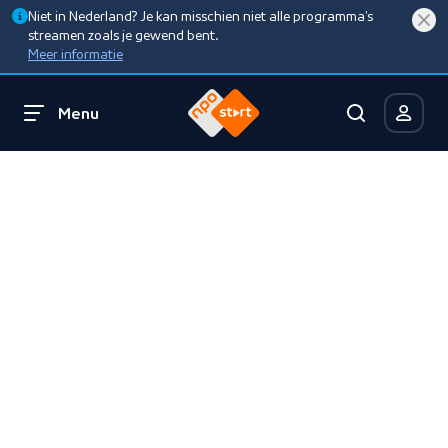
Niet in Nederland? Je kan misschien niet alle programma’s
streamen zoals je gewend bent.
Meer informatie
Menu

....

> _ABOUT THIS EXERCISE_:
After locating the line that holds "streamen zoals je gewend bent.", print it and each line after it through the end of the data, exactly as it stands.

> _RESPONSE AREA_:
streamen zoals je gewend bent.
Meer informatie
Menu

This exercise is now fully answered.